Depois de um apelo meu, ela concordou em permitir que as malas fossem depositadas no quarto da Barbara antes das cinco. A lei falou, mas também cedeu um pouquinho.
Enquanto as malas eram levadas ao quarto, Rose Marie e eu nos apresentamos a um casal distinto que havia acabado de aparecer no hall de entrada. Eles estavam acompanhados por sua filha loira e alta. Todos estavam um pouco inseguros. Como a nossa filha, a garota loira tentava parecer confiante e adulta.
Depois de conversar um pouco, nós três pedimos licença e fomos passear de carro. Finalmente chegamos a uma estrada que levava a uma área parecida com um parque, não distante de Carlisle. A estrada de terra seguia paralela a um riacho tranquilo, assombreado por bordos e carvalhos antigos, decorados aqui e ali por cornisos. Através de aberturas entre as árvores, o sol da tarde se derramava sobre a floresta e formava piscinas de luz dourada brilhante na estrada, nas folhas e na superfície do riacho.
Parei o carro por alguns minutos para apreciar a beleza ao meu redor. Sou do Oregon, por origem, e os oregonianos são observadores. Parte do esnobismo do nosso estado é que nos orgulhamos de ser espectadores, ao contrário dos californianos, que imaginamos ser ativistas que não tiram tempo para apreciar o mundo natural. Naquele dia, desci até o riacho e depois caminhei entre os bordos imensos. Lancei algumas pedras no riacho. Que mundo magnífico!
Para mim, a criação de Deus é um lembrete contínuo para manter os problemas humanos na perspectiva correta, e encorajo outros a fazerem o mesmo. Mas naquele dia ninguém estava ouvindo. Os tempos antigos haviam passado. Ninguém queria ouvir sobre a graça da luz sobre as trevas ou escutar o som do riacho. Somente eu apreciava a natureza, somente eu dava atenção a esses sentimentos. Sem dúvida nenhuma, Rose Marie e Barbara pensavam que eu estava sendo uma Pollyanna. Provavelmente eu estava.
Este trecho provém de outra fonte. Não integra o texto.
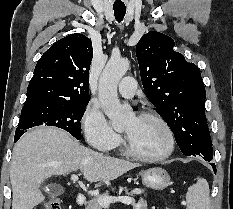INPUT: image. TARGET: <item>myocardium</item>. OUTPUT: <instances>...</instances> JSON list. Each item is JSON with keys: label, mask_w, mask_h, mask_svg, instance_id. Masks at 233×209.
Returning <instances> with one entry per match:
<instances>
[{"label": "myocardium", "mask_w": 233, "mask_h": 209, "mask_svg": "<svg viewBox=\"0 0 233 209\" xmlns=\"http://www.w3.org/2000/svg\"><path fill=\"white\" fill-rule=\"evenodd\" d=\"M137 117H146V118H151L157 121L162 126V128L164 129L166 133L167 146L162 153L158 155L147 156L134 150V148L131 146L126 136L124 140V150L126 154L138 161L147 162V163H155V162H160V161L167 159L173 153L175 149V136L169 123L160 114L152 110L142 111L138 114Z\"/></svg>", "instance_id": "obj_1"}]
</instances>
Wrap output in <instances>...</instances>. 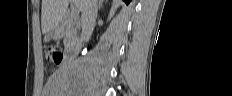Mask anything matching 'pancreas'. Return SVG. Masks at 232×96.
I'll list each match as a JSON object with an SVG mask.
<instances>
[{"label":"pancreas","instance_id":"1","mask_svg":"<svg viewBox=\"0 0 232 96\" xmlns=\"http://www.w3.org/2000/svg\"><path fill=\"white\" fill-rule=\"evenodd\" d=\"M70 24L67 25L64 32V45L68 48H74L77 45V37L73 31L70 30Z\"/></svg>","mask_w":232,"mask_h":96}]
</instances>
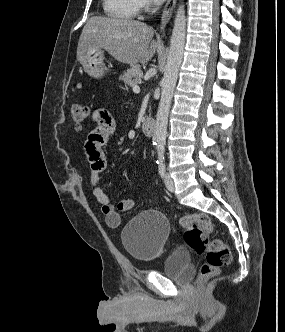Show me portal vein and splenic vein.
Wrapping results in <instances>:
<instances>
[{"mask_svg": "<svg viewBox=\"0 0 285 332\" xmlns=\"http://www.w3.org/2000/svg\"><path fill=\"white\" fill-rule=\"evenodd\" d=\"M133 92L134 93H139L140 92V87L138 85L133 86Z\"/></svg>", "mask_w": 285, "mask_h": 332, "instance_id": "portal-vein-and-splenic-vein-1", "label": "portal vein and splenic vein"}]
</instances>
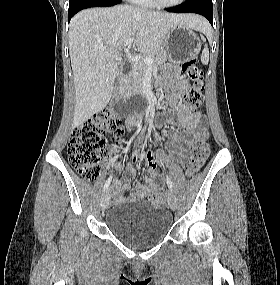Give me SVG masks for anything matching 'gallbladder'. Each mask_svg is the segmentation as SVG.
Masks as SVG:
<instances>
[{"instance_id": "1", "label": "gallbladder", "mask_w": 280, "mask_h": 285, "mask_svg": "<svg viewBox=\"0 0 280 285\" xmlns=\"http://www.w3.org/2000/svg\"><path fill=\"white\" fill-rule=\"evenodd\" d=\"M119 84H120V79H119V77H117L115 80V84H114L115 88H118Z\"/></svg>"}]
</instances>
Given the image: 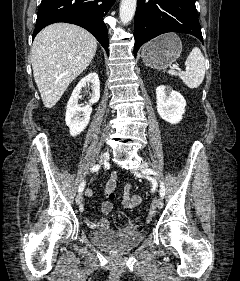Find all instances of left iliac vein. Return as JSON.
<instances>
[{
  "mask_svg": "<svg viewBox=\"0 0 240 281\" xmlns=\"http://www.w3.org/2000/svg\"><path fill=\"white\" fill-rule=\"evenodd\" d=\"M147 163L145 161H142L140 164H139V167L134 171L135 174H138L140 175V172L145 170L147 168ZM156 206L158 209H161L163 207V200L161 197L158 198V200L156 201Z\"/></svg>",
  "mask_w": 240,
  "mask_h": 281,
  "instance_id": "left-iliac-vein-1",
  "label": "left iliac vein"
}]
</instances>
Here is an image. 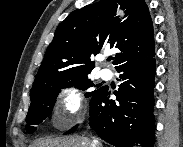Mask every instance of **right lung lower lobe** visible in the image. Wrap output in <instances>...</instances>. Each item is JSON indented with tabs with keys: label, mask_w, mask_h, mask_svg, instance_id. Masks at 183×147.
I'll list each match as a JSON object with an SVG mask.
<instances>
[{
	"label": "right lung lower lobe",
	"mask_w": 183,
	"mask_h": 147,
	"mask_svg": "<svg viewBox=\"0 0 183 147\" xmlns=\"http://www.w3.org/2000/svg\"><path fill=\"white\" fill-rule=\"evenodd\" d=\"M154 55L155 52L130 59L116 68L122 81L114 93L117 102L110 100L106 87L91 97L89 125L100 138L116 147L154 145Z\"/></svg>",
	"instance_id": "98d812e1"
}]
</instances>
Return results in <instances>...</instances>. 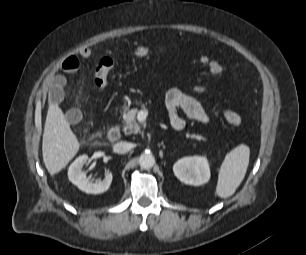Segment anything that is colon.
<instances>
[{
    "instance_id": "colon-1",
    "label": "colon",
    "mask_w": 306,
    "mask_h": 255,
    "mask_svg": "<svg viewBox=\"0 0 306 255\" xmlns=\"http://www.w3.org/2000/svg\"><path fill=\"white\" fill-rule=\"evenodd\" d=\"M134 54L137 58L144 59L148 56L149 49L145 45H138L134 50ZM201 61L209 67V70L213 76L216 77L222 73L223 67L217 61L210 60L206 57L201 58ZM114 68L115 62L110 57H104L99 61L95 71V81L99 87L103 88L107 85L109 76ZM220 112L224 119L232 126L241 127L244 124L243 118L235 111L221 107Z\"/></svg>"
}]
</instances>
Pois, embora soubesse que havia profundas tensões, não vi quão próximas da superfície elas realmente estavam.
Antes de ir para a faculdade, os relacionamentos de Barbara com seus amigos haviam causado conflitos crescentes entre ela e Rose Marie. Eu não ajudei muito ao visitar um de seus amigos e apontar de forma gentil, mas claramente, que o hedonismo daquela pessoa estava atraindo Barbara para um modo de vida destrutivo. Nem meu esforço nem o de Rose Marie produziram qualquer coisa além de mais ressentimento e autocomiseração em Barbara, que agora se sentia revoltada com nossa “perseguição”.
A situação era terrível. Do ponto de vista vantajoso que tenho hoje, sei que teria sido mais sábio se Rose Marie e eu tivéssemos mantido nossas preocupações para nós mesmos. Mas, na época, nós ainda tínhamos pelo menos uma ligeira esperança de que Barbara tivesse apenas escorregado para uma fase temporária e que as sombras logo se desvaneceriam de sua vida. Nós sentíamos que, se qualquer coisa pudesse ser feita para protegê-la da autodestruição, deveríamos fazê-la.
Naquele primeiro dia na faculdade, Barbara estava empenhada em nos enviar uma mensagem veemente, de tão determinada que estava para romper os laços do amor que nos unia. E isso aconteceu quando voltamos para Carlisle e estacionamos em frente ao seu dormitório. Eu nem me lembro do que foi dito. Provavelmente um de nós disse algo que a inflamou, mas, de qualquer forma, ela saiu do carro, bateu a porta com força e caminhou rapidamente para o dormitório sem se despedir.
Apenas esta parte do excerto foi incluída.